Подошёл инструктор Коля.
- Никак не проводим, - речь шла о Лене.
- Да ну что ты, в поезд погрузим, да и всё, - засмеялся Саша.
Коля закурил.
- Видишь, сказал Саше, - и курить научили.
- Они и не тому научат!,- заметил Саша. Он ведь тоже стал курить - всё же
целовался с курящей женщиной.

Подошёл автобус. Я села. На вокзале долго стояла за билетами. Осталась одна
плацкарта в 6 вагон, которая мне и досталась. В одном вагоне с Сониной
группой. До отхода поезда оставалось 2 минуты.  Саши не было, что-то значит
не получилось.

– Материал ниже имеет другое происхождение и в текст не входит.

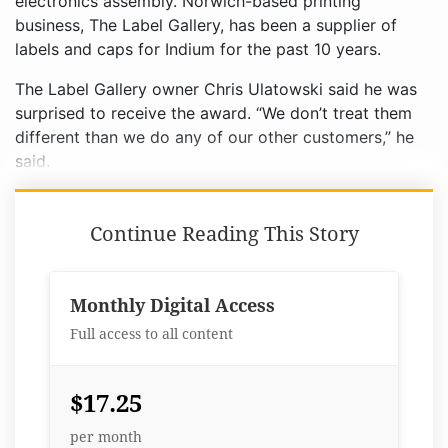
electronics assembly. Norwich-based printing
business, The Label Gallery, has been a supplier of
labels and caps for Indium for the past 10 years.
The Label Gallery owner Chris Ulatowski said he was
surprised to receive the award. “We don’t treat them
different than we do any of our other customers,” he
said.
Continue Reading This Story
Monthly Digital Access
Full access to all content
$17.25
per month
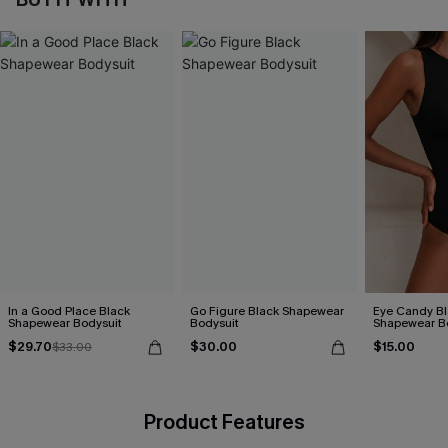
In a Good Place Black
Go Figure Black Shapewear
Eye Candy Bl
Shapewear Bodysuit
Bodysuit
Shapewear B
$29.70
$30.00
$15.00
$33.00
Product Features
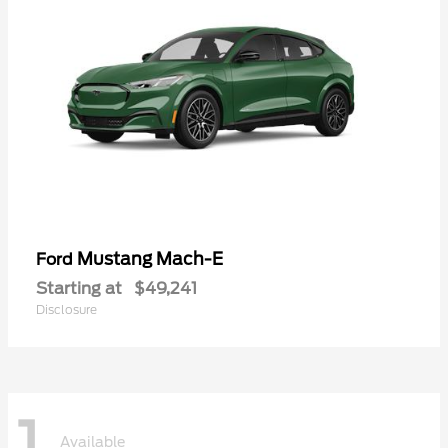
Mustang Mach-E
Ford
Starting at
$49,241
Disclosure
1
Available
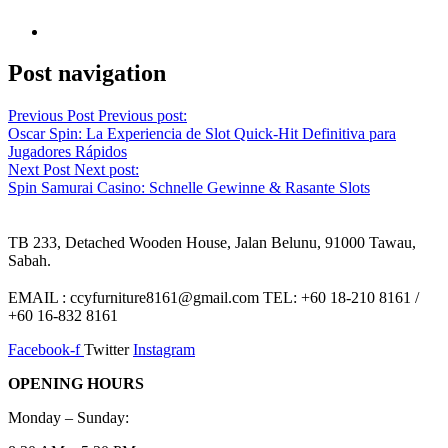
Post navigation
Previous Post
Previous post:
Oscar Spin: La Experiencia de Slot Quick‑Hit Definitiva para
Jugadores Rápidos
Next Post
Next post:
Spin Samurai Casino: Schnelle Gewinne & Rasante Slots
TB 233, Detached Wooden House, Jalan Belunu, 91000 Tawau,
Sabah.
EMAIL : ccyfurniture8161@gmail.com TEL: +60 18-210 8161 /
+60 16-832 8161
Facebook-f
Twitter
Instagram
OPENING HOURS
Monday – Sunday:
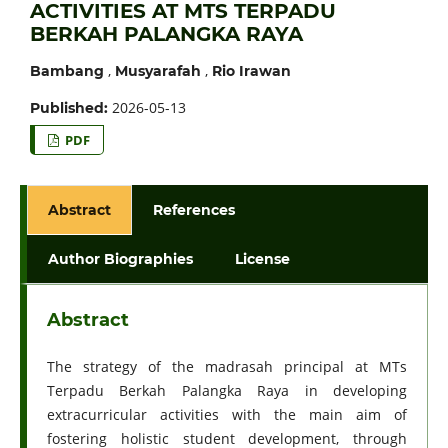
ACTIVITIES AT MTS TERPADU
BERKAH PALANGKA RAYA
,
,
Bambang
Musyarafah
Rio Irawan
2026-05-13
Published:
PDF
Abstract
References
Author Biographies
License
Abstract
The strategy of the madrasah principal at MTs
Terpadu Berkah Palangka Raya in developing
extracurricular activities with the main aim of
fostering holistic student development, through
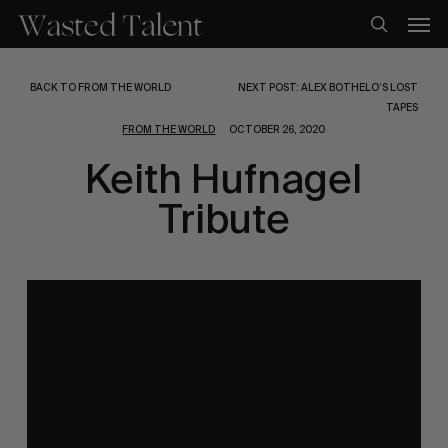
Skip
Men
to
search
main
content
BACK TO FROM THE WORLD
NEXT POST: ALEX BOTHELO’S LOST
TAPES
FROM THE WORLD
OCTOBER 26, 2020
Keith Hufnagel
Tribute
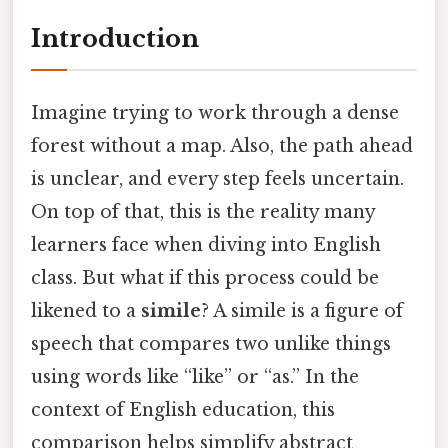
Introduction
Imagine trying to work through a dense
forest without a map. Also, the path ahead
is unclear, and every step feels uncertain.
On top of that, this is the reality many
learners face when diving into English
class. But what if this process could be
likened to a
simile
? A simile is a figure of
speech that compares two unlike things
using words like “like” or “as.” In the
context of English education, this
comparison helps simplify abstract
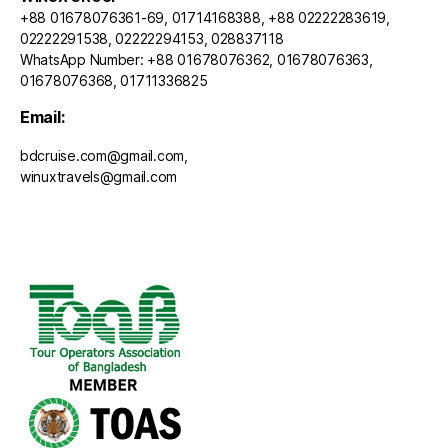
+88 01678076361-69, 01714168388, +88 02222283619,
02222291538, 02222294153, 028837118
WhatsApp Number: +88 01678076362, 01678076363,
01678076368, 01711336825
Email:
bdcruise.com@gmail.com,
winuxtravels@gmail.com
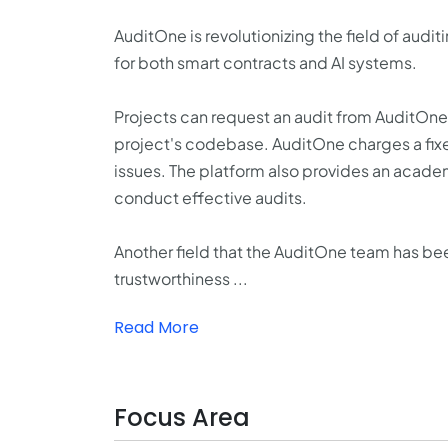
AuditOne is revolutionizing the field of aud
for both smart contracts and AI systems.
Projects can request an audit from AuditOne,
project's codebase. AuditOne charges a fixed
issues. The platform also provides an academ
conduct effective audits.
Another field that the AuditOne team has been
trustworthiness ...
Read More
Focus Area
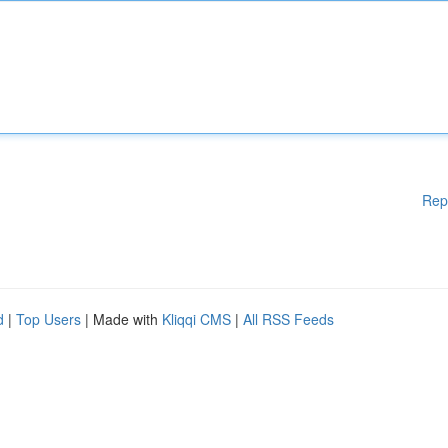
Rep
d
|
Top Users
| Made with
Kliqqi CMS
|
All RSS Feeds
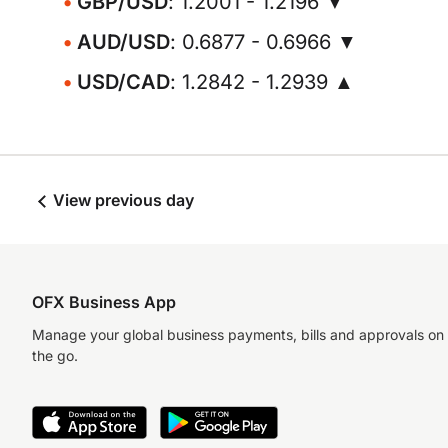
GBP/USD
: 1.2001 - 1.2196 ▼
AUD/USD
: 0.6877 - 0.6966 ▼
USD/CAD
: 1.2842 - 1.2939 ▲
View previous day
OFX Business App
Manage your global business payments, bills and approvals on
the go.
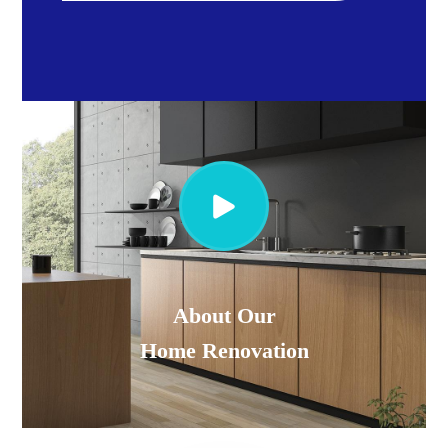
About Our
Home Renovation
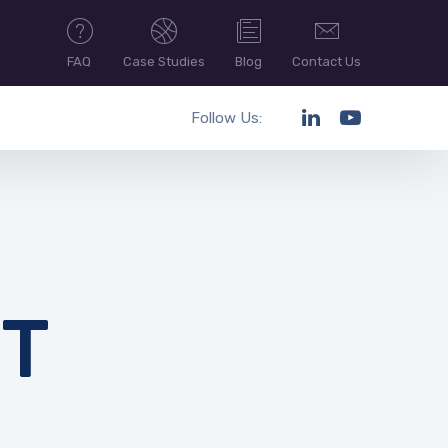
FAQ
Case Studies
Blog
Contact Us
Follow Us:
T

Уже садясь в поезд, я увидела со стороны хвоста быстро
приближающуюся толпу. Впереди, весь в белом, с огромным Ленкиным
рюкзаком за спиной бежал инструктор.

Они остановились у 5-го вагона, а он поспешил к кассе, беспокойно ища глазами,
видимо меня. Я ринулась ему навстречу
- Ты взяла билет?
- Да.
- Надо Лену посадить, - сказал он, и побежал в кассу. Поезд должен  вот-вот
отправиться, и я поднялась на лесенку, поглядывая на дверь. В последний
момент дверь открылась, появился он. Я выбежала из поезда и бросилась к нему
на шею, прямо как в кино. Он не сопротивлялся моим поцелуям. Я шепнула:
"Приезжай ко мне в Москву. Адрес у тебя есть?
- Да, вы же мне писали...
- Ну хорошо... Желаю тебе ярких эпизодов в жизни...
- Не очень ярких, - улыбнулся он.

С трудом я оторвалась от него, - ему ведь надо было  ещё "сажать" Лену. Он
успел передать ей билет, попрощаться с ней и с группой, вернуться к моему
вагону. Лестницу уже убрали, я стояла в проёме, жадно смотрела на него, и с
трудом улыбалась группе.

Поезд тронулся. Последнее, что он мне крикнул - это, что Лена в следующем
вагоне. К Лене я уже испытывала такую дикую ненависть, что это сообщение
меня несказанно обрадовало — хорошо, не в моём она вагоне...

Итак, красавец инструктор остался в прошлом. Бог знает, встретимся ли мы ещё
раз. Но я на это не надеюсь, и к этому не стремлюсь. Две недели я ходила, как
стукнутая пыльным мешком, совсем забыла, как без него жила, перезабыла на
работе, как кого зовут. В общем, ужас.